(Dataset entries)
________________
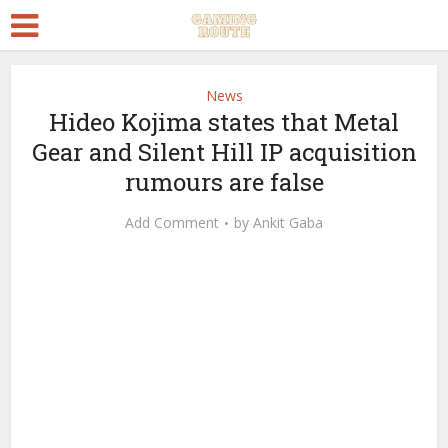
News
Hideo Kojima states that Metal
Gear and Silent Hill IP acquisition
rumours are false
Add Comment
by
Ankit Gaba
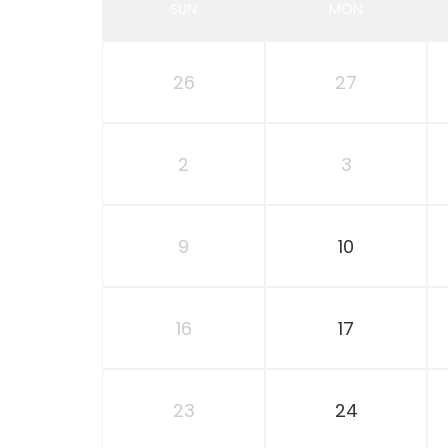
SUN
MON
26
27
2
3
9
10
16
17
23
24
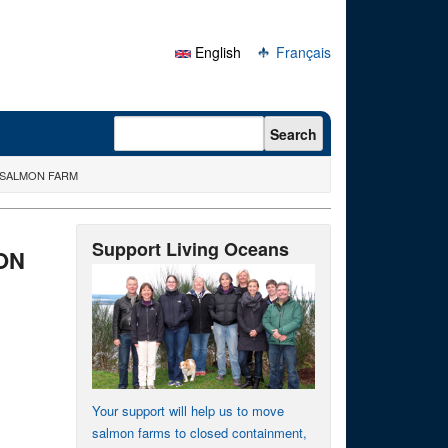
English
Français
Search form
Search
 SALMON FARM
Support Living Oceans
ON
Your support will help us to move
salmon farms to closed containment,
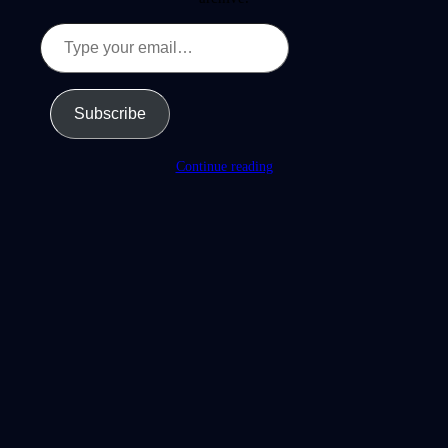
Type
your
email…
Subscribe
Continue reading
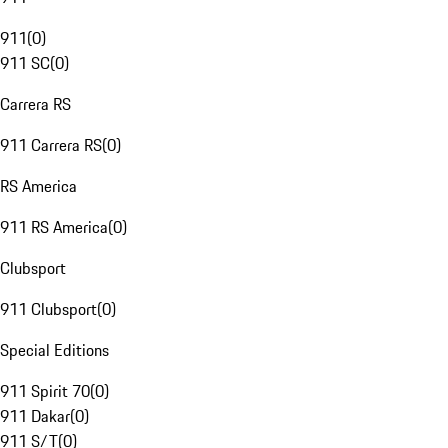
911
(
0
)
911 SC
(
0
)
Carrera RS
911 Carrera RS
(
0
)
RS America
911 RS America
(
0
)
Clubsport
911 Clubsport
(
0
)
Special Editions
911 Spirit 70
(
0
)
911 Dakar
(
0
)
911 S/T
(
0
)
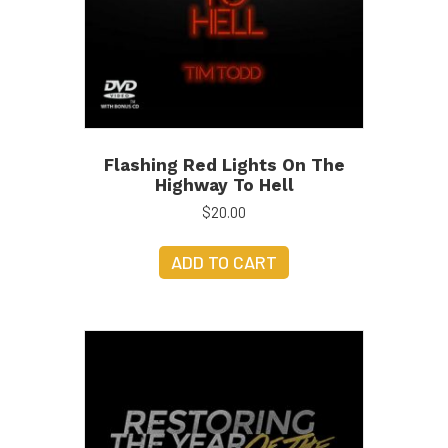
Flashing Red Lights On The
Highway To Hell
$
20.00
ADD TO CART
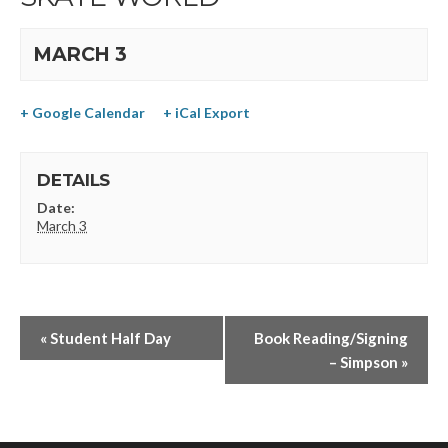
MARCH 3
+ Google Calendar
+ iCal Export
DETAILS
Date:
March 3
«
Student Half Day
Book Reading/Signing
– Simpson
»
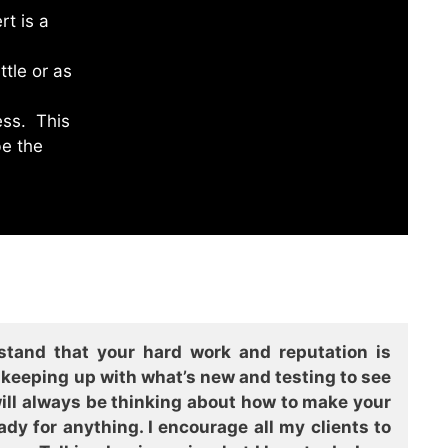
rt is a
ttle or as
ess. This
be the
stand that your hard work and reputation is
e keeping up with what’s new and testing to see
 will always be thinking about how to make your
y for anything. I encourage all my clients to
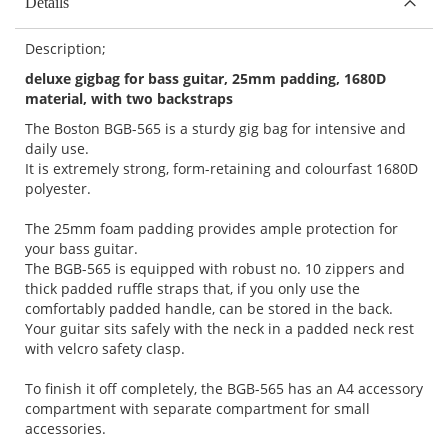
Details
Description;
deluxe gigbag for bass guitar, 25mm padding, 1680D
material, with two backstraps
The Boston BGB-565 is a sturdy gig bag for intensive and
daily use.
It is extremely strong, form-retaining and colourfast 1680D
polyester.
The 25mm foam padding provides ample protection for
your bass guitar.
The BGB-565 is equipped with robust no. 10 zippers and
thick padded ruffle straps that, if you only use the
comfortably padded handle, can be stored in the back.
Your guitar sits safely with the neck in a padded neck rest
with velcro safety clasp.
To finish it off completely, the BGB-565 has an A4 accessory
compartment with separate compartment for small
accessories.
________________
▶ REQUIRED WORK: Without the pictures, set down the lines above from the line with "911 Clubsport" up to and including the line with "stand that your hard work and reputation is" exactly as they stand.

▶ PROBLEM SOLUTION:
911 Clubsport
(
0
)
Special Editions
911 Spirit 70
(
0
)
911 Dakar
(
0
)
911 S/T
(
0
)
Flashing Red Lights On The
Highway To Hell
$
20.00
ADD TO CART
MARCH 3
+ Google Calendar
+ iCal Export
DETAILS
Date:
March 3
«
Student Half Day
Book Reading/Signing
– Simpson
»
rt is a
ttle or as
ess. This
be the
stand that your hard work and reputation is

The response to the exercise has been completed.